[rabbitmq-discuss] Rabbit Client Supervision Architecture
Erik Seres
erikseres at exosite.com
Wed Sep 22 12:49:49 BST 2010
Matthew Sackman <matthew at ...> writes:
>
> Hi Erik,
>
> On Wed, Sep 22, 2010 at 07:42:46AM +0000, Erik Seres wrote:
> > I have a few questions regarding the RabbitMQ Erlang client library...
>
> Excellent. As you've probably noticed it is still very much experimental
> and in a state of flux. Things should be calming down soon though, and
> it might even become officially supported soon!
>
> > 1) The client now has layers of supervision built in. Apparently, however,
the
> > maximum restart count for the various supervisors is set to 0. This will
prevent
> > the supervisor from trying to restart its children in case of a crash. I
have
> > verified this to be the case by the following:
> > - created a network type connection to the server,
> > - opened 2 channels within that connection,
> > - sent a non-normal exit signal to the newly opened channel process.
> >
> > The channel process crashed, its supervisor propagated the exit signal to
the
> > other channel and finally, it shut down itself, too. The client has never
> > started back up again.
> >
> > Question: What would be the intended use case of a supervisor with
MaxRetryCount
> > set to 0?
>
> This is a very common trick in our codebase and indeed further
> requirements led us to introduce the "intrinsic" restart strategy in our
> supervisor2 module.
>
> In our view, one of the most important properties of supervisors is to
> structure the relationship between different processes and lower
> coupling. The fact that it can do restarting is almost irrelevant in
> many cases.
>
> In the case of the client, restarting the connection in the event of a
> crash of some sort is a bizarre thing to do simply because it would be
> _impossible_ to be sure that you've got the connection and all the
> channels back to the same state. Channels themselves are stateful, but
> the state is _not_ set at channel creation - e.g. channel.qos txn.select
> basic.consume etc etc. Thus even if channel processes did restart, they
> would not be able to get back to the same state they were last in.
>
> It's not even reasonable to restart the connection: queues can be
> declared with exclusive=true which means when the connection closes, for
> whatever reason, the queues must be deleted. Of course, when the
> connection is created, it has no idea what queues are going to be
> declared this way, so if the connection gets automatically restarted, it
> can't possibly get back to the same state.
>
> All in all, this really means that there is just no way of hiding the
> fact the connection / channels have died from the user of the client.

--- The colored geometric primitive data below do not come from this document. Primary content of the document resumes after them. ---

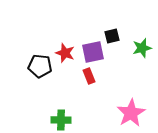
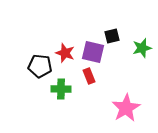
purple square: rotated 25 degrees clockwise
pink star: moved 5 px left, 5 px up
green cross: moved 31 px up
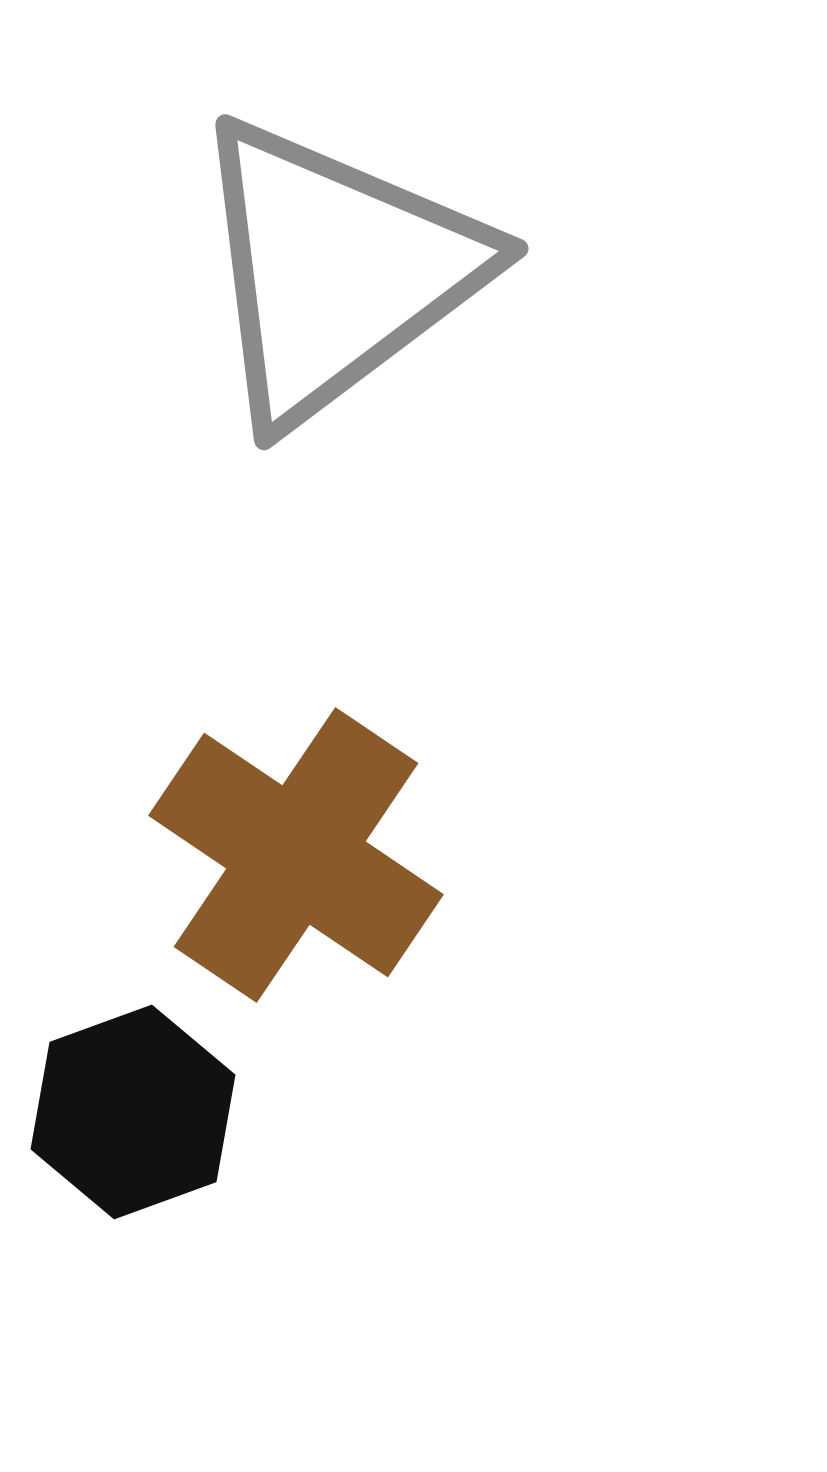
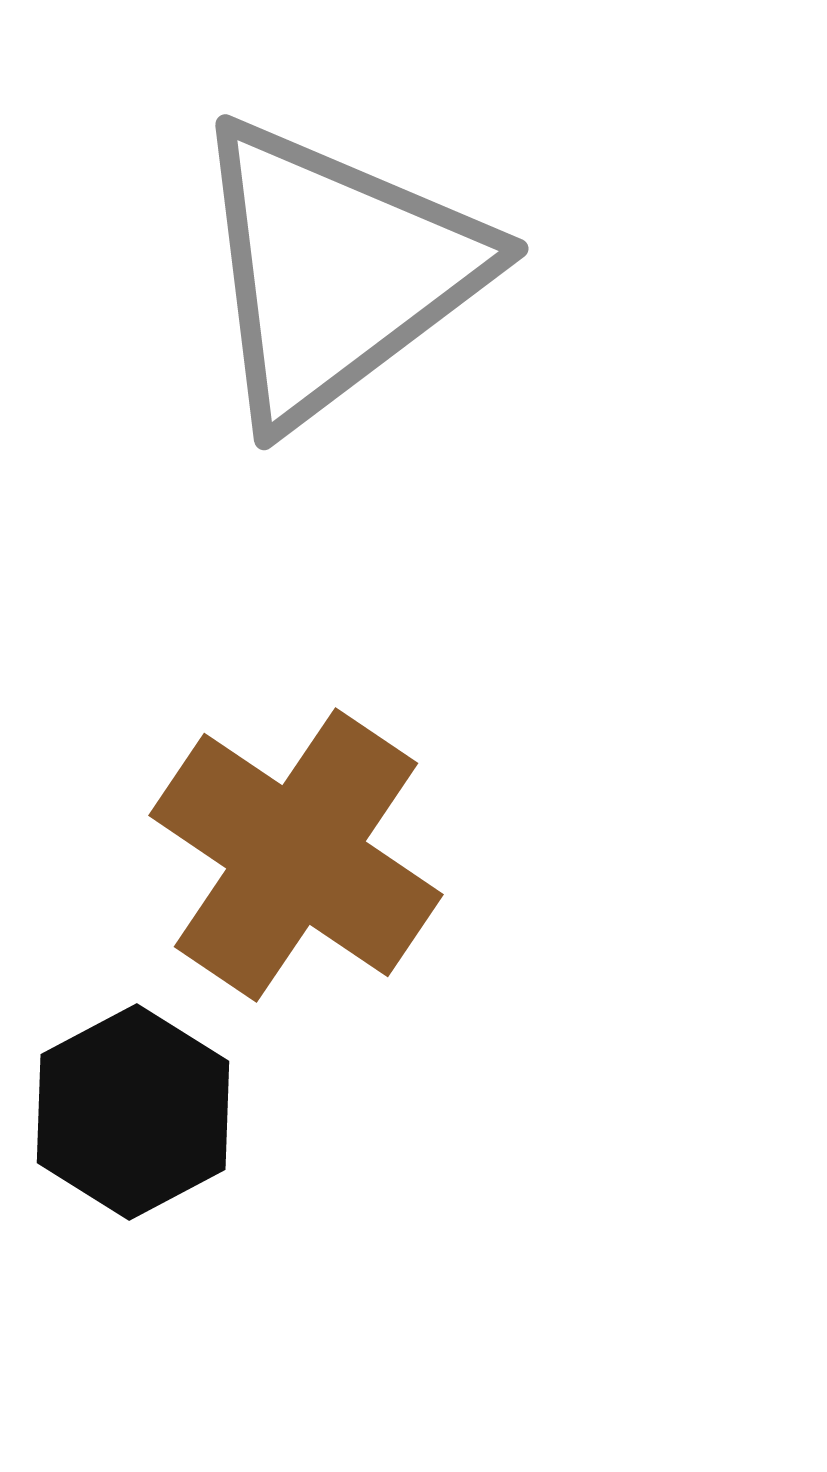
black hexagon: rotated 8 degrees counterclockwise
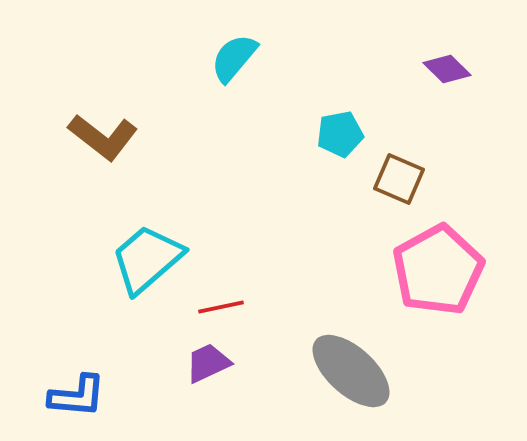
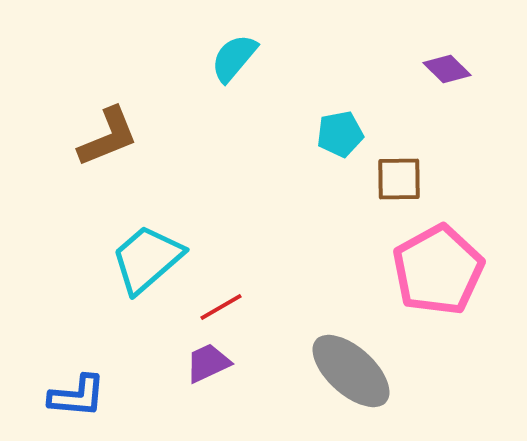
brown L-shape: moved 5 px right; rotated 60 degrees counterclockwise
brown square: rotated 24 degrees counterclockwise
red line: rotated 18 degrees counterclockwise
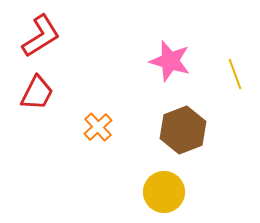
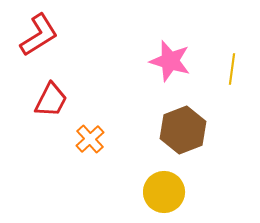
red L-shape: moved 2 px left, 1 px up
yellow line: moved 3 px left, 5 px up; rotated 28 degrees clockwise
red trapezoid: moved 14 px right, 7 px down
orange cross: moved 8 px left, 12 px down
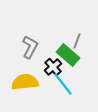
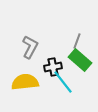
green rectangle: moved 12 px right, 5 px down
black cross: rotated 30 degrees clockwise
cyan line: moved 2 px up
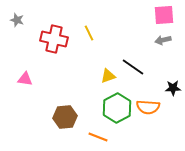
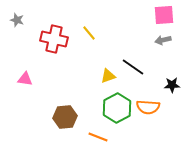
yellow line: rotated 14 degrees counterclockwise
black star: moved 1 px left, 3 px up
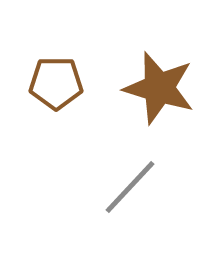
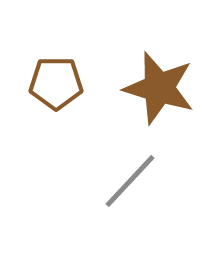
gray line: moved 6 px up
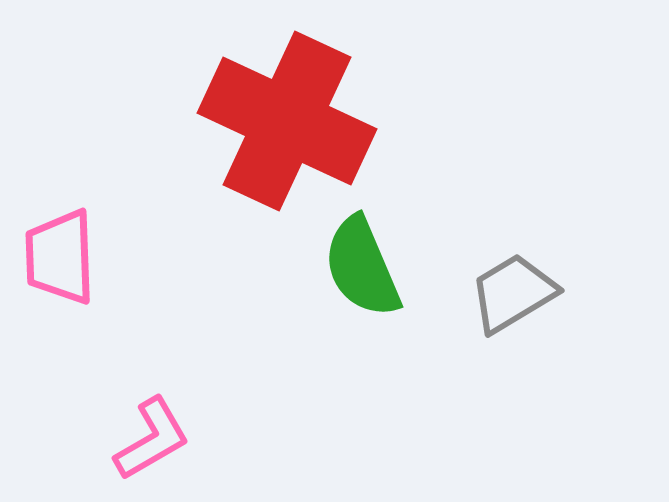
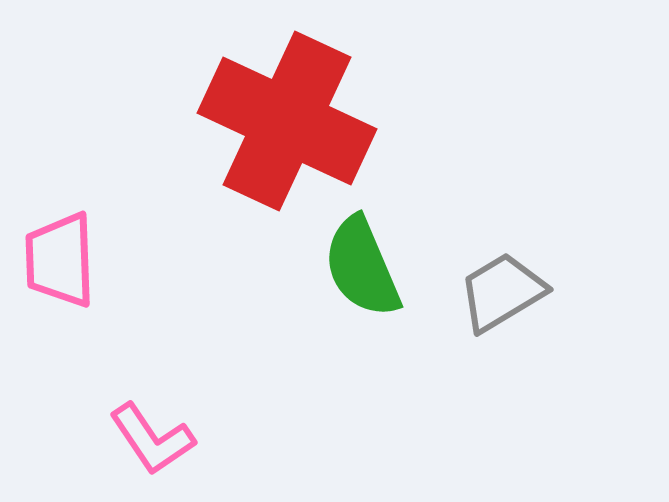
pink trapezoid: moved 3 px down
gray trapezoid: moved 11 px left, 1 px up
pink L-shape: rotated 86 degrees clockwise
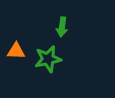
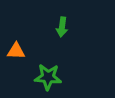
green star: moved 18 px down; rotated 16 degrees clockwise
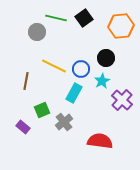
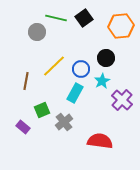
yellow line: rotated 70 degrees counterclockwise
cyan rectangle: moved 1 px right
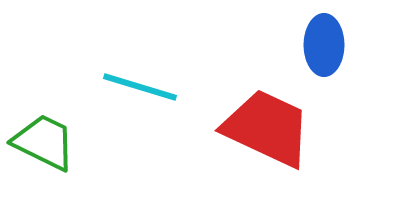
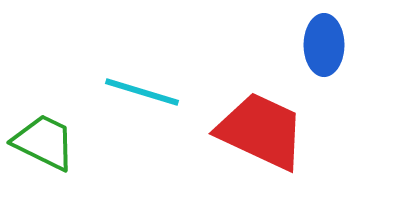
cyan line: moved 2 px right, 5 px down
red trapezoid: moved 6 px left, 3 px down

> Also, AMQP is designed to pass errors back to the client by explicitly
> forcing channels or even the connection to be closed. Obviously, if the
> user has done something wrong, you would not want those events to be
> silently papered over.
>
> > 2) There is a channels manager process sitting at the same level in the
> > supervision tree as the supervisor that supervises the supervisors of the
> > channels (and writer and framing channel). The channels manager process does
not
> > have any links to the channels it apparently is to manage.
>
> I think you're on the wrong branch - that sounds a lot like branch
> bug23024 which is not through QA yet. Please make sure you're using the
> default branch.
>
> > Question: What is the intended purpose of the channels manager?
>
> Basically, channel number allocation and mapping from channel number <->
> Pid. Also, don't worry about the lack of links - we use monitoring a lot
> and rely on the supervisor hierarchy to tear down the world if something
> really bad happens.
>
> > 3) I am trying to figure out how the four layers of supervision is supposed
to
> > work and can't really wrap my head around it. The way I conceive it should
work
> > is something like this, from top down:
> > - Layer 1: supervise the entire client library
> > - Layer 2: one_for_all supervision per connection. That is, when the
> > connection, main reader or writer dies, shutdown all channels within that
> > connection, restart the connection and all previously open channels.
> > - Layer 3: one_for_one supervision per channel. That is, when a channel
dies,
> > restart the channel only and not affect anything else.
> >
> > Question: Is this the intended behavior or am I on the wrong track?
>
> Well, no restarting will ever happen. This is by design. From the bug
> that introduced this all, the diagram is roughly:
>
> amqp_sup (amqp_sup) (simple-141-term) (Note, this isn't there yet!)
> |
> +--undefined (amqp_connection_sup) (one-for-all) *
> |
> +--connection (amqp_{network,direct}_connection) (i)
> |
> +--channels_manager (amqp_channels_manager) (i) (bug23024)
> |
> +--connection_type_sup (amqp_connection_specific_sup) (i) (def)
> | |
> | +--framing (rabbit_framing_channel) (i) (N)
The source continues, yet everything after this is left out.